• _Exercise aim_
Once you find the line below that contains "Berita Perusahaan", write it out along with every later line exactly as given, stopping only when the records end. Omit the pictures.

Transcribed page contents

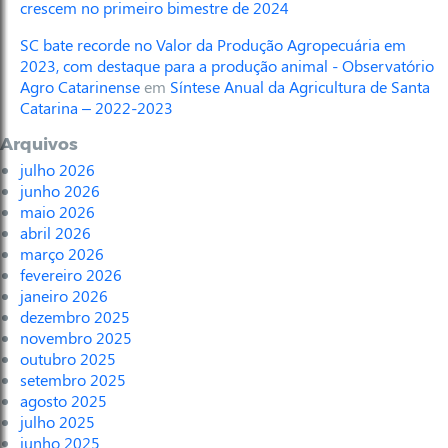
crescem no primeiro bimestre de 2024
SC bate recorde no Valor da Produção Agropecuária em
2023, com destaque para a produção animal - Observatório
Agro Catarinense
em
Síntese Anual da Agricultura de Santa
Catarina – 2022-2023
Arquivos
julho 2026
junho 2026
maio 2026
abril 2026
março 2026
fevereiro 2026
janeiro 2026
dezembro 2025
novembro 2025
outubro 2025
setembro 2025
agosto 2025
julho 2025
junho 2025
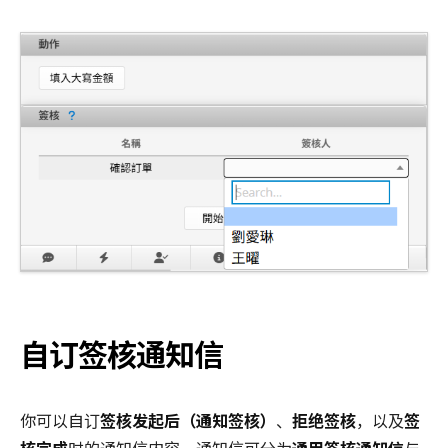
自订签核通知信
你可以自订
签核发起后（通知签核）
、
拒绝签核
，以及
签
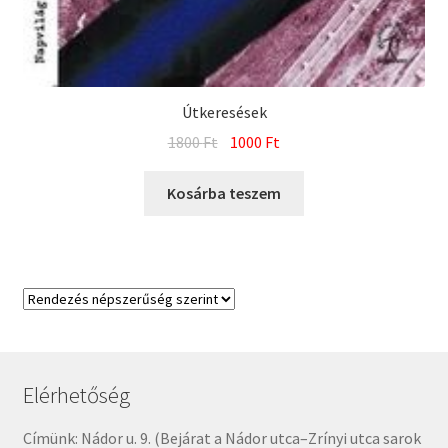
Útkeresések
Original
Current
1800
Ft
1000
Ft
price
price
was:
is:
Kosárba teszem
1800 Ft.
1000 Ft.
Elérhetőség
Címünk: Nádor u. 9. (Bejárat a Nádor utca–Zrínyi utca sarok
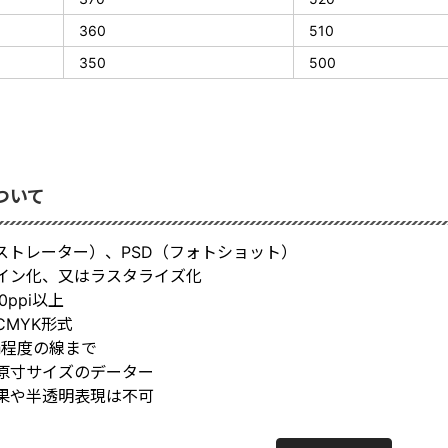
360
510
350
500
ついて
ラストレーター）、PSD（フォトショット）
イン化、又はラスタライズ化
0ppi以上
CMYK形式
㎜程度の線まで
原寸サイズのデーター
果や半透明表現は不可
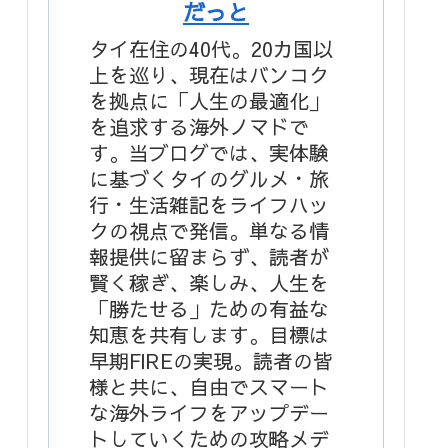
だっと
タイ在住の40代。20カ国以
上を巡り、現在はバンコク
を拠点に「人生の最適化」
を追求する海外ノマドで
す。当ブログでは、実体験
に基づくタイのグルメ・旅
行・生活雑記をライフハッ
クの視点で発信。単なる情
報提供に留まらず、読者が
賢く稼ぎ、楽しみ、人生を
「勝たせる」ための有益な
知恵を共有します。目標は
早期FIREの実現。読者の皆
様と共に、自由でスマート
な海外ライフをアップデー
トしていくための攻略メデ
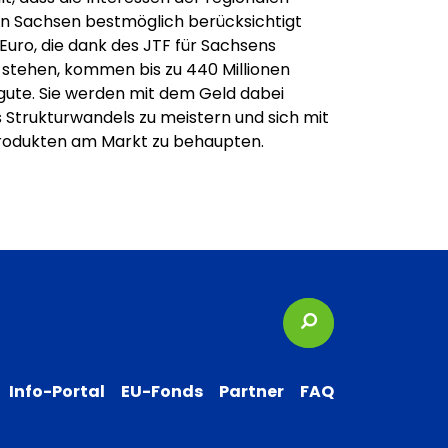
in Sachsen bestmöglich berücksichtigt
Euro, die dank des JTF für Sachsens
stehen, kommen bis zu 440 Millionen
gute. Sie werden mit dem Geld dabei
 Strukturwandels zu meistern und sich mit
rodukten am Markt zu behaupten.
Suchbegriffe
Info-Portal
EU-Fonds
Partner
FAQ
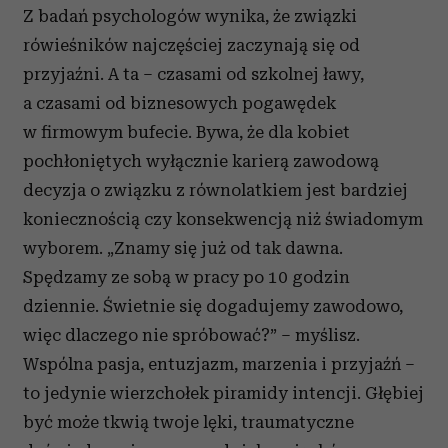
Z badań psychologów wynika, że związki
rówieśników najczęściej zaczynają się od
przyjaźni. A ta – czasami od szkolnej ławy,
a czasami od biznesowych pogawędek
w firmowym bufecie. Bywa, że dla kobiet
pochłoniętych wyłącznie karierą zawodową
decyzja o związku z równolatkiem jest bardziej
koniecznością czy konsekwencją niż świadomym
wyborem. „Znamy się już od tak dawna.
Spędzamy ze sobą w pracy po 10 godzin
dziennie. Świetnie się dogadujemy zawodowo,
więc dlaczego nie spróbować?” – myślisz.
Wspólna pasja, entuzjazm, marzenia i przyjaźń –
to jedynie wierzchołek piramidy intencji. Głębiej
być może tkwią twoje lęki, traumatyczne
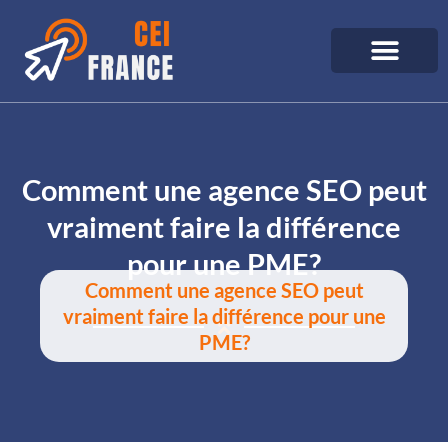
Comment une agence SEO peut
vraiment faire la différence
pour une PME?
Comment une agence SEO peut
vraiment faire la différence pour une
PME?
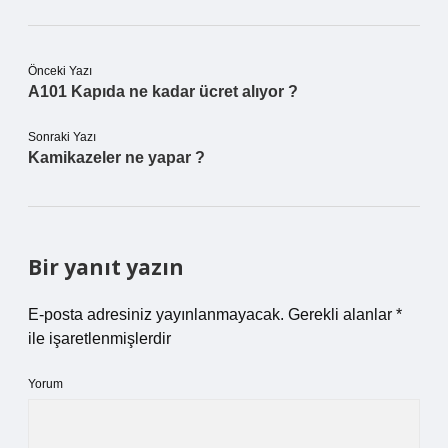
Önceki Yazı
A101 Kapıda ne kadar ücret alıyor ?
Sonraki Yazı
Kamikazeler ne yapar ?
Bir yanıt yazın
E-posta adresiniz yayınlanmayacak.
Gerekli alanlar
*
ile işaretlenmişlerdir
Yorum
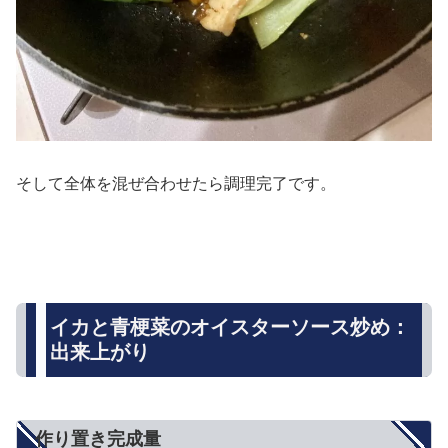
そして全体を混ぜ合わせたら調理完了です。
イカと青梗菜のオイスターソース炒め：
出来上がり
作り置き完成量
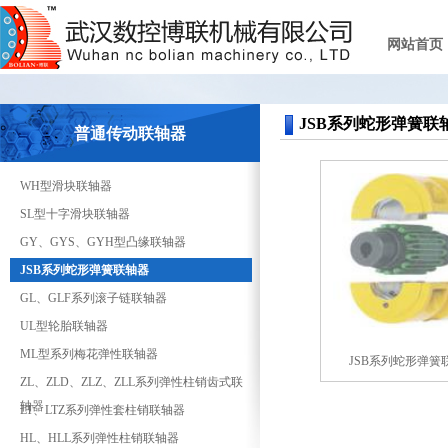
网站首页
JSB系列蛇形弹簧联
普通传动联轴器
WH型滑块联轴器
SL型十字滑块联轴器
GY、GYS、GYH型凸缘联轴器
JSB系列蛇形弹簧联轴器
GL、GLF系列滚子链联轴器
UL型轮胎联轴器
ML型系列梅花弹性联轴器
JSB系列蛇形弹簧
ZL、ZLD、ZLZ、ZLL系列弹性柱销齿式联
轴器
LT、LTZ系列弹性套柱销联轴器
HL、HLL系列弹性柱销联轴器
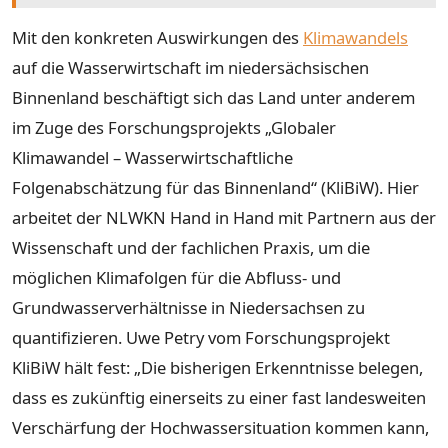
Mit den konkreten Auswirkungen des
Klimawandels
auf die Wasserwirtschaft im niedersächsischen
Binnenland beschäftigt sich das Land unter anderem
im Zuge des Forschungsprojekts „Globaler
Klimawandel – Wasserwirtschaftliche
Folgenabschätzung für das Binnenland“ (KliBiW). Hier
arbeitet der NLWKN Hand in Hand mit Partnern aus der
Wissenschaft und der fachlichen Praxis, um die
möglichen Klimafolgen für die Abfluss- und
Grundwasserverhältnisse in Niedersachsen zu
quantifizieren. Uwe Petry vom Forschungsprojekt
KliBiW hält fest: „Die bisherigen Erkenntnisse belegen,
dass es zukünftig einerseits zu einer fast landesweiten
Verschärfung der Hochwassersituation kommen kann,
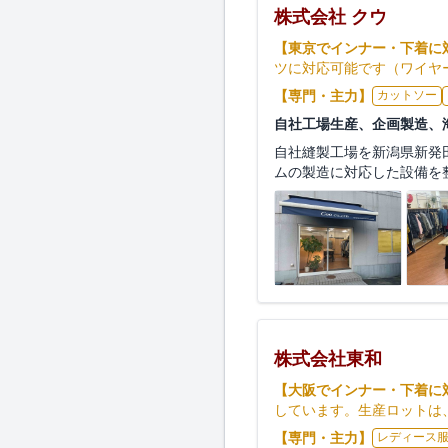
株式会社 クウ
【東京でインナー・下着に
ツに対応可能です（ワイヤ
【専門・主力】
カットソー
自社工場生産、企画製造、
自社縫製工場を新潟県新発
ムの製造に対応した設備を整
株式会社東和
【大阪でインナー・下着に
しています。生産ロットは
【専門・主力】
レディース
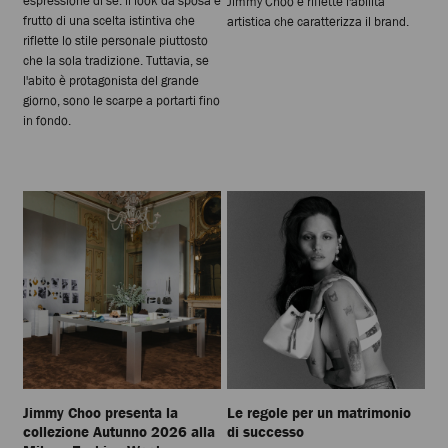
espressione di sé: il look da sposa è
Jimmy Choo e riflette l'abilità
frutto di una scelta istintiva che
artistica che caratterizza il brand.
riflette lo stile personale piuttosto
che la sola tradizione. Tuttavia, se
l'abito è protagonista del grande
giorno, sono le scarpe a portarti fino
in fondo.
Jimmy Choo presenta la
Le regole per un matrimonio
collezione Autunno 2026 alla
di successo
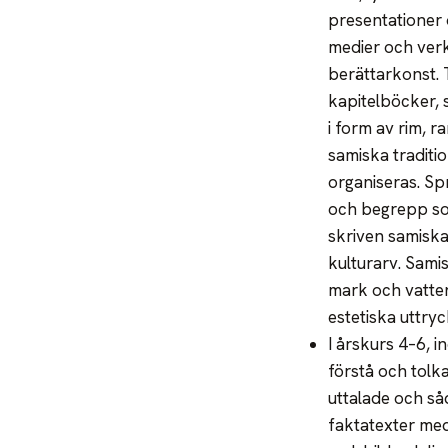
presentationer o
medier och verk
berättarkonst. 
kapitelböcker, 
i form av rim, r
samiska traditio
organiseras. Sp
och begrepp som
skriven samiska
kulturarv. Samis
mark och vatten.
estetiska uttryc
I årskurs 4–6, 
förstå och tolka
uttalade och så
faktatexter med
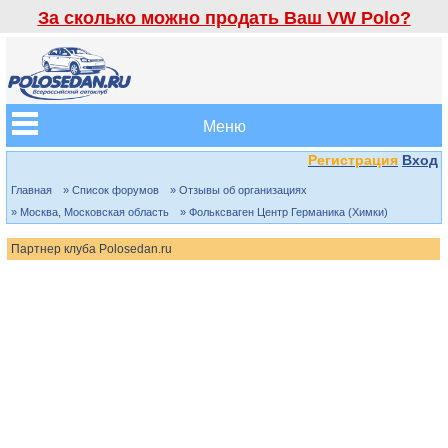
За сколько можно продать Ваш VW Polo?
Меню
Регистрация
Вход
Главная
» Список форумов
» Отзывы об организациях
» Москва, Московская область
» Фольксваген Центр Германика (Химки)
Партнер клуба Polosedan.ru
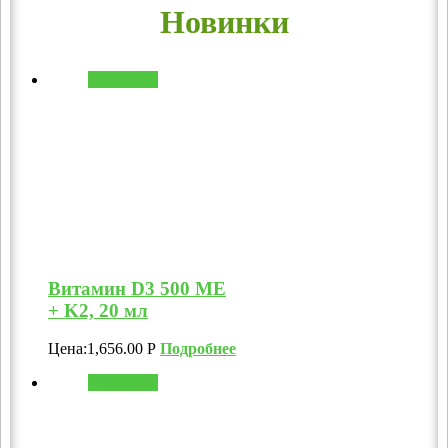
Новинки
В корзину
Витамин D3 500 МЕ
+ K2, 20 мл
Цена:
1,656.00
Р
Подробнее
В корзину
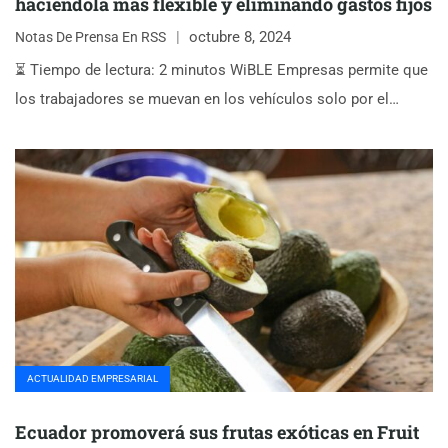
haciéndola más flexible y eliminando gastos fijos
octubre 8, 2024
Notas De Prensa En RSS
⏳ Tiempo de lectura: 2 minutos WiBLE Empresas permite que
los trabajadores se muevan en los vehículos solo por el…
ACTUALIDAD EMPRESARIAL
Ecuador promoverá sus frutas exóticas en Fruit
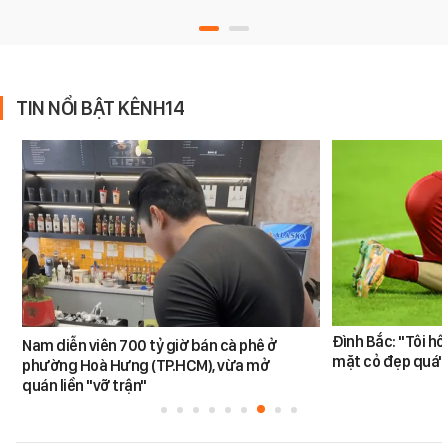
TIN NỔI BẬT KÊNH14
Đình Bắc: "Tôi hô
Nam diễn viên 700 tỷ giờ bán cà phê ở
mặt cỏ đẹp quá"
phường Hoà Hưng (TP.HCM), vừa mở
quán liền "vỡ trận"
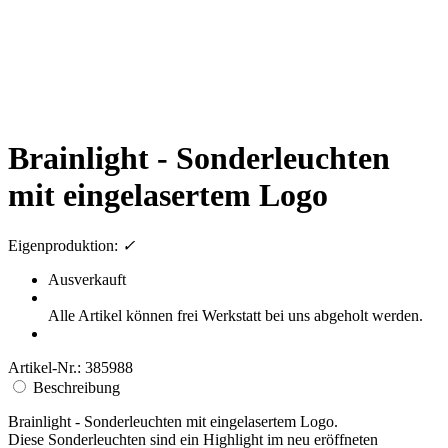
Brainlight - Sonderleuchten
mit eingelasertem Logo
Eigenproduktion:
✓
Ausverkauft
Alle Artikel können frei Werkstatt bei uns abgeholt werden.
Artikel-Nr.: 385988
Beschreibung
Brainlight - Sonderleuchten mit eingelasertem Logo.
Diese Sonderleuchten sind ein Highlight im neu eröffneten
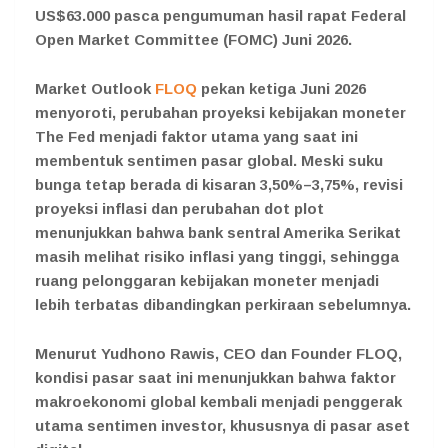
US$63.000 pasca pengumuman hasil rapat Federal
Open Market Committee (FOMC) Juni 2026.
Market Outlook
FLOQ
pekan ketiga Juni 2026
menyoroti, perubahan proyeksi kebijakan moneter
The Fed menjadi faktor utama yang saat ini
membentuk sentimen pasar global. Meski suku
bunga tetap berada di kisaran 3,50%–3,75%, revisi
proyeksi inflasi dan perubahan dot plot
menunjukkan bahwa bank sentral Amerika Serikat
masih melihat risiko inflasi yang tinggi, sehingga
ruang pelonggaran kebijakan moneter menjadi
lebih terbatas dibandingkan perkiraan sebelumnya.
Menurut
Yudhono Rawis, CEO dan Founder FLOQ
,
kondisi pasar saat ini menunjukkan bahwa faktor
makroekonomi global kembali menjadi penggerak
utama sentimen investor, khususnya di pasar aset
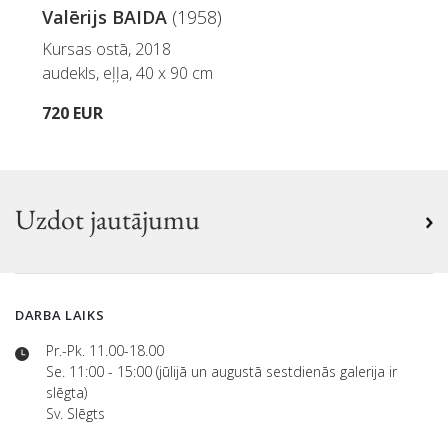
Valērijs BAIDA
(1958)
Kursas ostā, 2018
audekls, eļļa, 40 x 90 cm
720 EUR
Uzdot jautājumu
DARBA LAIKS
Pr.-Pk. 11.00-18.00
Se. 11:00 - 15:00 (jūlijā un augustā sestdienās galerija ir
slēgta)
Sv. Slēgts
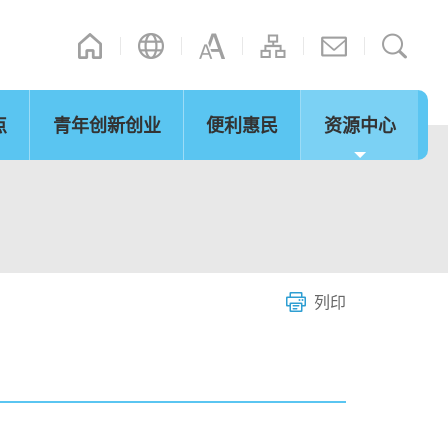
点
青年创新创业
便利惠民
资源中心
其他连结
演辞
立法会事宜
内地政策措施
网志
「湾区梦成真」行程设计比赛
微信摘录
短片
图片
际法律及争议解决
通关便利
服务
列印
环保及可持续发展
青年发展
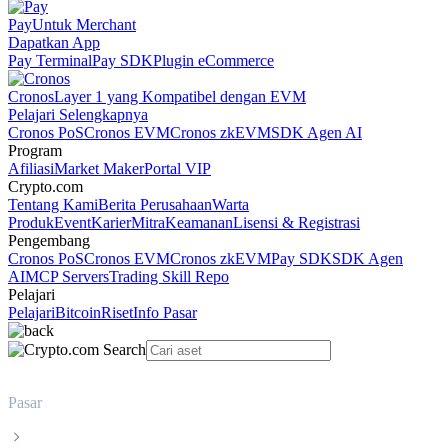
Pay
Untuk Merchant
Dapatkan App
Pay Terminal
Pay SDK
Plugin eCommerce
Cronos
Layer 1 yang Kompatibel dengan EVM
Pelajari Selengkapnya
Cronos PoS
Cronos EVM
Cronos zkEVM
SDK Agen AI
Program
Afiliasi
Market Maker
Portal VIP
Crypto.com
Tentang Kami
Berita Perusahaan
Warta
Produk
Event
Karier
Mitra
Keamanan
Lisensi & Registrasi
Pengembang
Cronos PoS
Cronos EVM
Cronos zkEVM
Pay SDK
SDK Agen
AI
MCP Servers
Trading Skill Repo
Pelajari
Pelajari
Bitcoin
Riset
Info Pasar
Pasar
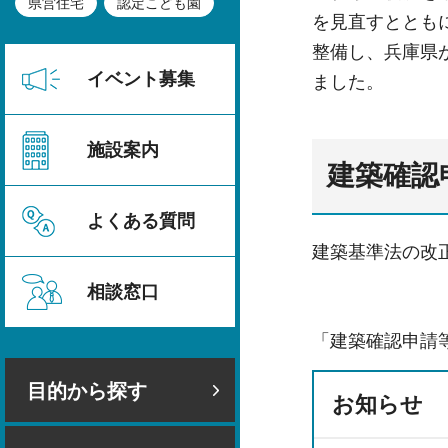
県営住宅
認定こども園
を見直すととも
整備し、兵庫県
イベント募集
ました。
施設案内
建築確認
よくある質問
建築基準法の改
相談窓口
「建築確認申請
目的から探す
お知らせ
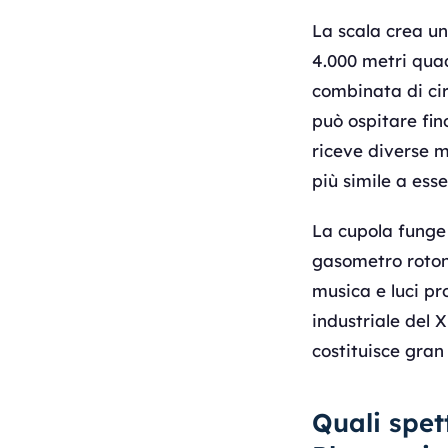
La scala crea un
4.000 metri quad
combinata di circ
può ospitare fin
riceve diverse m
più simile a ess
La cupola funge 
gasometro rotond
musica e luci pro
industriale del 
costituisce gran
Quali spe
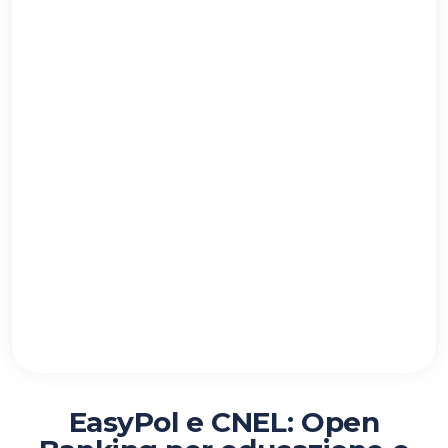
EasyPol e CNEL: Open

• _Exercise solution_
Berita Perusahaan
Warta
Produk
Event
Karier
Mitra
Keamanan
Lisensi & Registrasi
Pengembang
Cronos PoS
Cronos EVM
Cronos zkEVM
Pay SDK
SDK Agen
AI
MCP Servers
Trading Skill Repo
Pelajari
Pelajari
Bitcoin
Riset
Info Pasar
Pasar
県営住宅
認定こども園
を見直すととも
整備し、兵庫県
イベント募集
ました。
施設案内
建築確認
よくある質問
建築基準法の改
相談窓口
「建築確認申請
目的から探す
お知らせ
La scala crea un
4.000 metri quad
combinata di circ
può ospitare fin
riceve diverse m
più simile a ess
La cupola funge 
gasometro rotond
musica e luci pro
industriale del 
costituisce gran
Quali spe
EasyPol e CNEL: Open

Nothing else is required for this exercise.